THE PROBLEM –
Set down the entries that follow exactly as written, leaving out any images.

RECORDS TO PROCESS –
▼▼▼

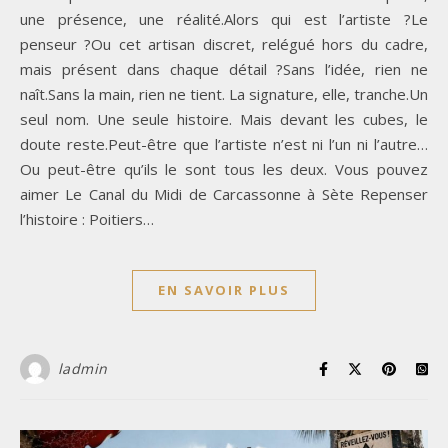
une présence, une réalité.Alors qui est l’artiste ?Le
penseur ?Ou cet artisan discret, relégué hors du cadre,
mais présent dans chaque détail ?Sans l’idée, rien ne
naît.Sans la main, rien ne tient. La signature, elle, tranche.Un
seul nom. Une seule histoire. Mais devant les cubes, le
doute reste.Peut-être que l’artiste n’est ni l’un ni l’autre…
Ou peut-être qu’ils le sont tous les deux. Vous pouvez
aimer Le Canal du Midi de Carcassonne à Sète Repenser
l’histoire : Poitiers…
EN SAVOIR PLUS
ladmin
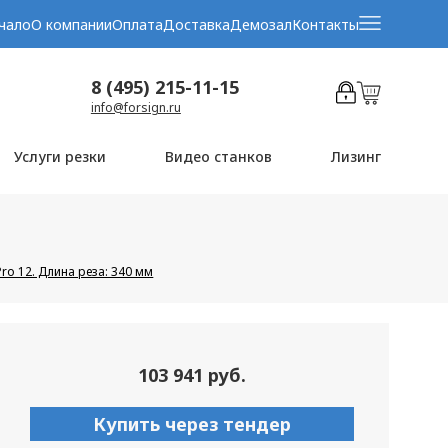
чало
О компании
Оплата
Доставка
Демозал
Контакты
8 (495) 215-11-15
info@forsign.ru
Услуги резки
Видео станков
Лизинг
ro 12. Длина реза: 340 мм
103 941 руб.
Купить через тендер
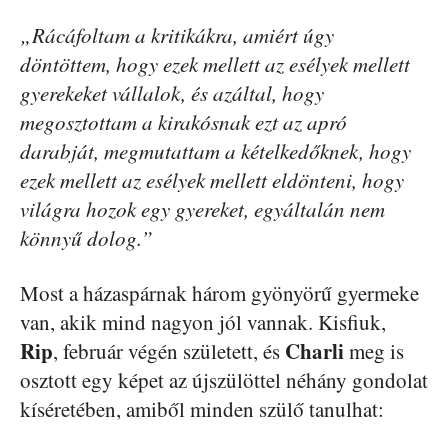
„Rácáfoltam a kritikákra, amiért úgy
döntöttem, hogy ezek mellett az esélyek mellett
gyerekeket vállalok, és azáltal, hogy
megosztottam a kirakósnak ezt az apró
darabját, megmutattam a kételkedőknek, hogy
ezek mellett az esélyek mellett eldönteni, hogy
világra hozok egy gyereket, egyáltalán nem
könnyű dolog.”
Most a házaspárnak három gyönyörű gyermeke
van, akik mind nagyon jól vannak. Kisfiuk,
Rip
Charli
, február végén született, és
meg is
osztott egy képet az újszülöttel néhány gondolat
kíséretében, amiből minden szülő tanulhat:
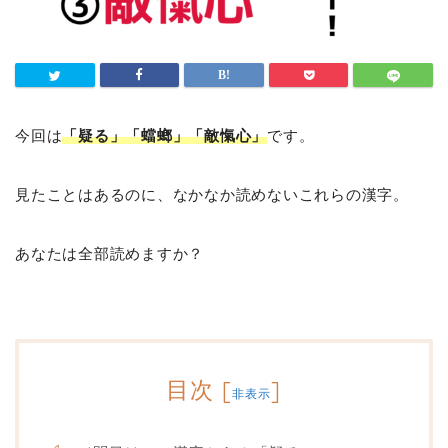
今回は
「疑る」「蟷螂」「敵愾心」
です。
見たことはあるのに、なかなか読めないこれらの漢字。
あなたは全部読めますか？
目次
[
]
非表示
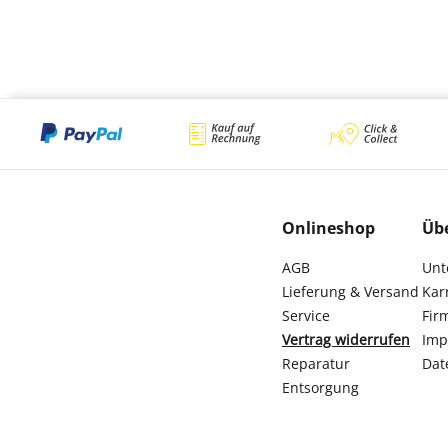
Onlineshop
Üb
AGB
Unt
Lieferung & Versand
Kar
Service
Fir
Vertrag widerrufen
Imp
Reparatur
Dat
Entsorgung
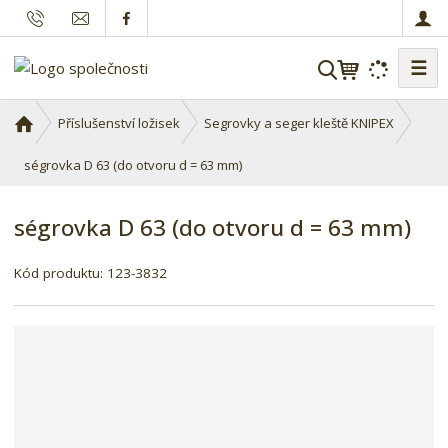
☰
V
y
h
Ú
Příslušenství ložisek
Segrovky a seger kleště KNIPEX
l
v
o
ségrovka D 63 (do otvoru d = 63 mm)
e
d
d
n
a
ségrovka D 63 (do otvoru d = 63 mm)
í
t
s
Kód produktu:
123-3832
t
r
a
n
a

▲▲▲

TASK RESULT –
une présence, une réalité.Alors qui est l’artiste ?Le
penseur ?Ou cet artisan discret, relégué hors du cadre,
mais présent dans chaque détail ?Sans l’idée, rien ne
naît.Sans la main, rien ne tient. La signature, elle, tranche.Un
seul nom. Une seule histoire. Mais devant les cubes, le
doute reste.Peut-être que l’artiste n’est ni l’un ni l’autre…
Ou peut-être qu’ils le sont tous les deux. Vous pouvez
aimer Le Canal du Midi de Carcassonne à Sète Repenser
l’histoire : Poitiers…
EN SAVOIR PLUS
ladmin
чало
О компании
Оплата
Доставка
Демозал
Контакты
8 (495) 215-11-15
info@forsign.ru
Услуги резки
Видео станков
Лизинг
ro 12. Длина реза: 340 мм
103 941 руб.
Купить через тендер
„Rácáfoltam a kritikákra, amiért úgy
döntöttem, hogy ezek mellett az esélyek mellett
gyerekeket vállalok, és azáltal, hogy
megosztottam a kirakósnak ezt az apró
darabját, megmutattam a kételkedőknek, hogy
ezek mellett az esélyek mellett eldönteni, hogy
világra hozok egy gyereket, egyáltalán nem
könnyű dolog.”
Most a házaspárnak három gyönyörű gyermeke
van, akik mind nagyon jól vannak. Kisfiuk,
Rip
Charli
, február végén született, és
meg is
osztott egy képet az újszülöttel néhány gondolat
kíséretében, amiből minden szülő tanulhat:
今回は
「疑る」「蟷螂」「敵愾心」
です。
見たことはあるのに、なかなか読めないこれらの漢字。
あなたは全部読めますか？
目次
[
]
非表示
Onlineshop
Üb
AGB
Unt
Lieferung & Versand
Kar
Service
Fir
Vertrag widerrufen
Imp
Reparatur
Dat
Entsorgung
☰
V
y
h
Ú
Příslušenství ložisek
Segrovky a seger kleště KNIPEX
l
v
o
ségrovka D 63 (do otvoru d = 63 mm)
e
d
d
n
a
ségrovka D 63 (do otvoru d = 63 mm)
í
t
s
Kód produktu:
123-3832
t
r
a
n
a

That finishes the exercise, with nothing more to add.